Mari sejenak menyelami samudera hikmah dan
kebijaksanaan….meneguk sejuknya untaian nasehat-nasehat yang akan menghilangkan
dahaga iman.Semoga sedikit nasehat ini, bagai oase ditengah ganasnya gurun
pasir kehidupan………….yang bersumber dari Al-Qu’an dan Sunnah, serta lisan-lisan
yang jujur….
***********
“Hai Nabi, katakanlah kepada istri-istrimu,
anak-anak perempuanmu, dan istri-istri orang-orang mukmin, hendaklah mereka
mengulurkan jilbabnya ke seluruh tubuh mereka. Yang demikian itu supaya mereka
lebih mudah untuk dikenal dan oleh karenanya mereka tidak diganggu. Dan Allah
Maha Pengampun lagi Maha Penyayang.” (Qs. Al-Ahzab: 59).
Abu
Hurairah radhiyallahu ‘anhu
berkata: “Rasulullah shallallahu ‘alaihi
wa sallam bersabda, yang artinya: “Ada dua golongan ahli neraka yang tidak
pernah aku lihat sebelumnya; sekelompok orang yang memegang cambuk seperti ekor
sapi yang dipakai untuk mencambuk manusia, dan wanita-wanita yang berpakaian tapi hakikatnya telanjang, mereka berjalan
melenggak-lenggok, kepala mereka seperti punuk unta yang miring. Mereka tidak
akan masuk surga dan tidak bisa mencium aromanya. Sesungguhnya aroma jannah
tercium dari jarak sekian dan sekian.” (HR. Muslim)
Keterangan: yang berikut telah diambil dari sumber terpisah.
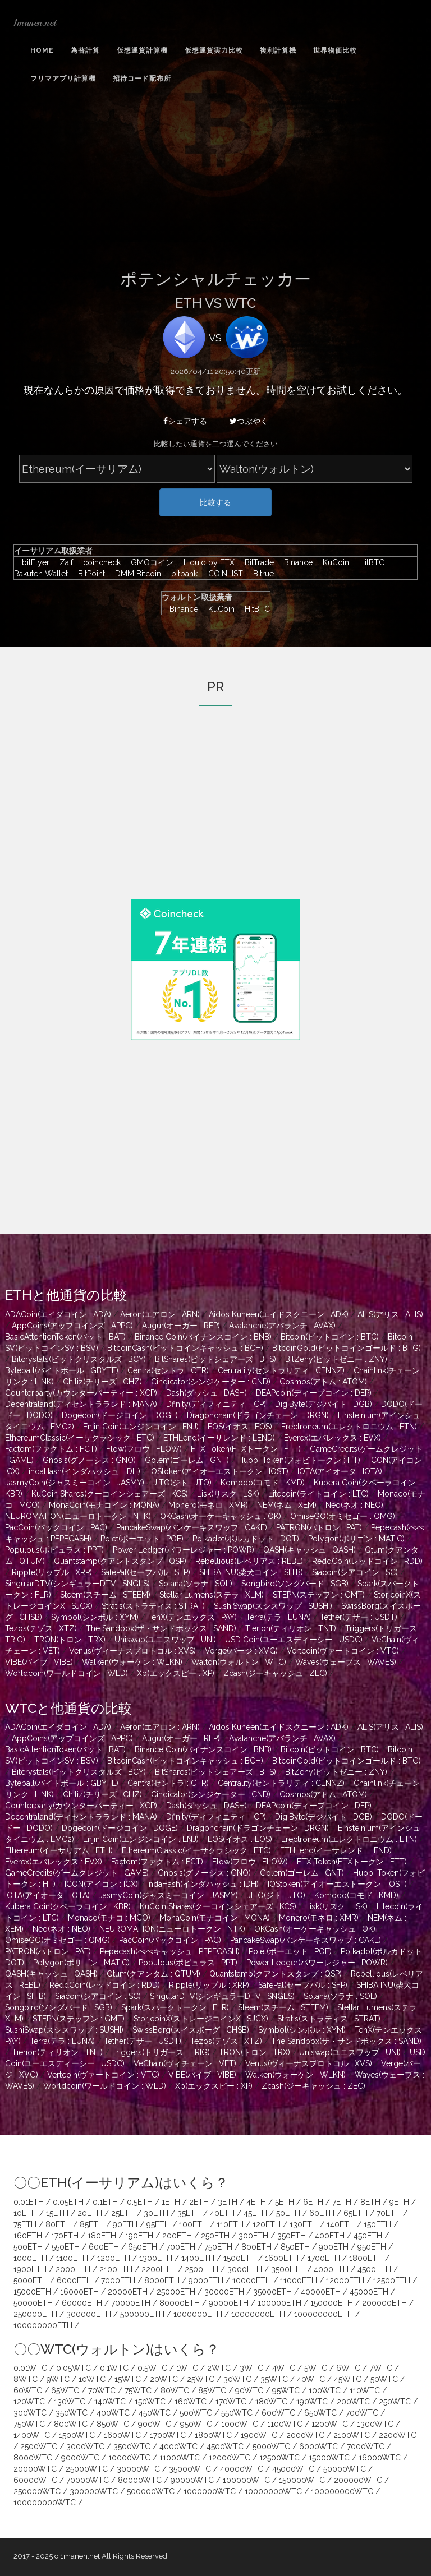  I want to click on 25000WTC, so click(87, 2468).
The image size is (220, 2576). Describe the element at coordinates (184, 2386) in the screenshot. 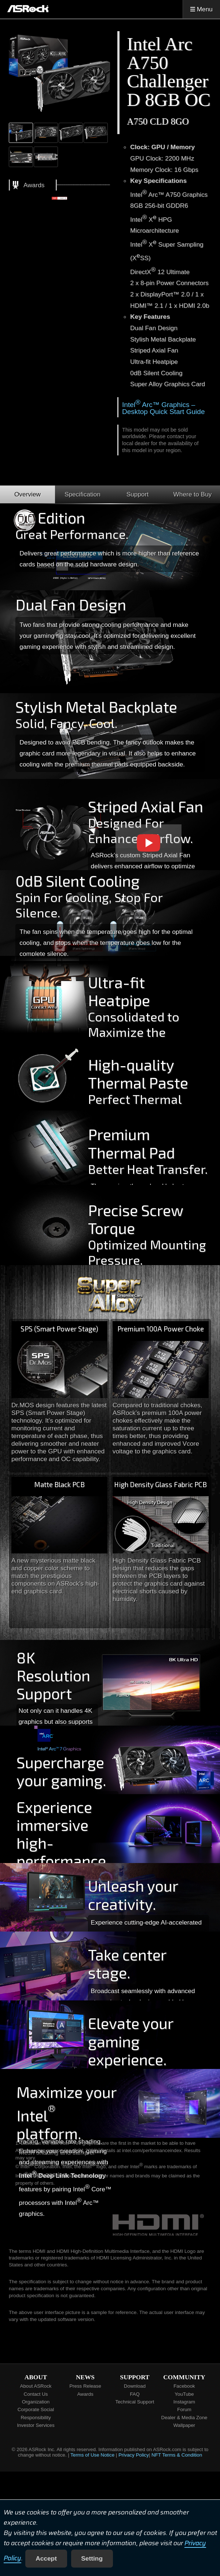 I see `Facebook` at that location.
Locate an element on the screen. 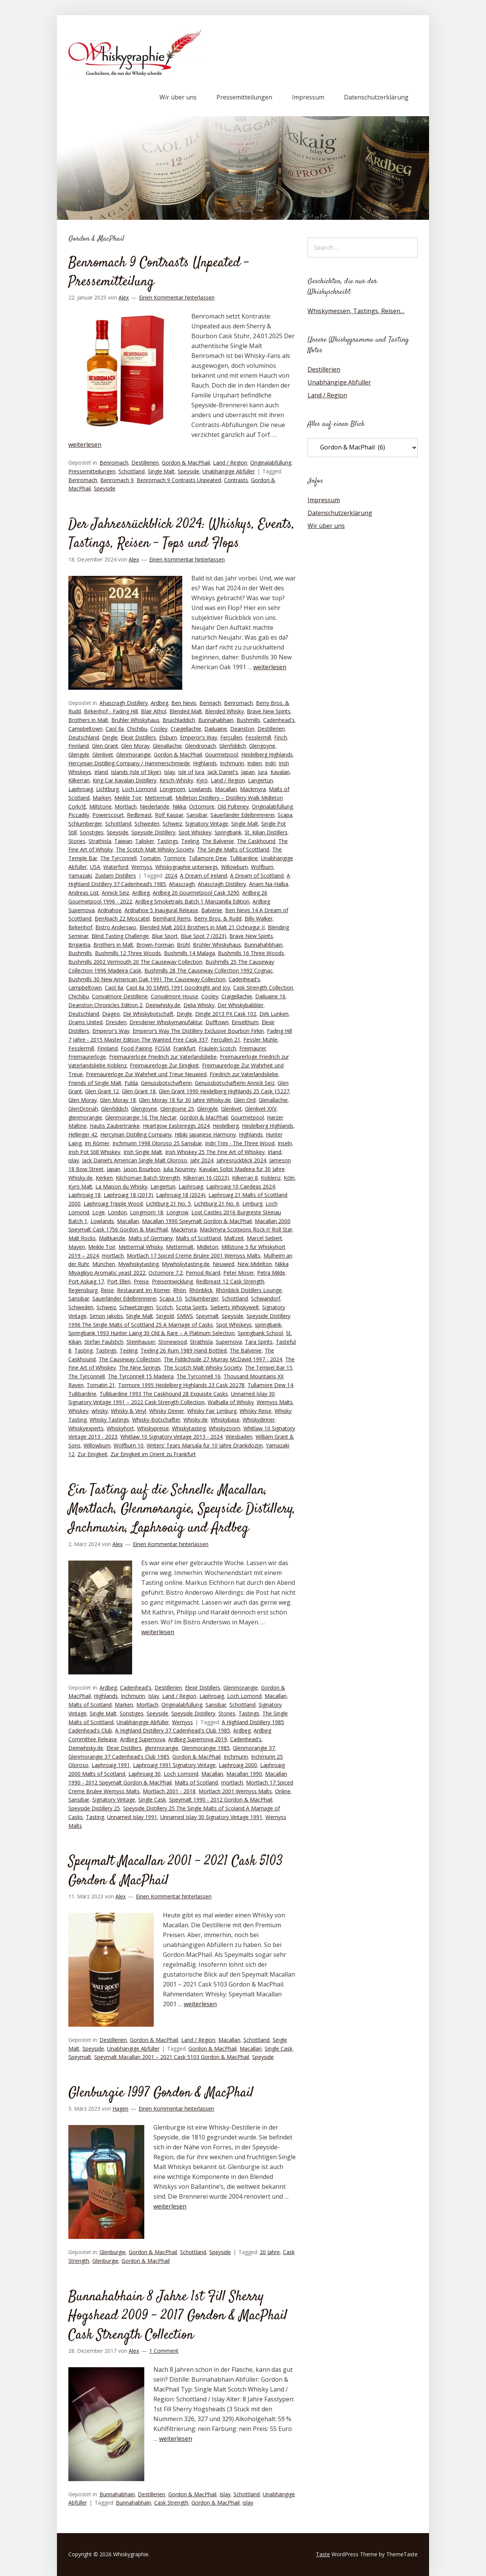 The height and width of the screenshot is (2576, 486). The Nine Springs is located at coordinates (140, 1367).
“Dan hendaklah kamu tetap berada di rumahmu, dan
janganlah kalian berhias dan bertingkah laku seperti model berhias dan
bertingkah lakunya orang-orang jahiliyah dahulu (tabarruj model jahiliyah).” (Qs. Al-Ahzab: 33)
Allah
‘Azza wa Jalla berfirman: “Dan
tidaklah patut bagi mukmin dan tidak (pula) bagi mukminah, apabila Allah dan
rasul-Nya telah menetapkan suatu ketetapan, kemudian mereka mempunyai pilihan
(yang lain) tentang urusan mereka, dan barangsiapa mendurhakai Allah dan
rasul-Nya. Maka sungguhlah dia telah sesat, dengan kesesatan yang nyata.”
(Qs. Al-Ahzab: 36)
“dan hendaklah mereka menutupkan kain kerudung
kedadanya,”
(Qs. An-Nuur: 31)
Saudariku….
Wanita muslimah laksana bunga yang
menawan, wanita muslimah yang sholehah bagaikan sebuah perhiasan yang
tiada ternilai harganya. Begitu indah, begitu berkilau dan menentramkan…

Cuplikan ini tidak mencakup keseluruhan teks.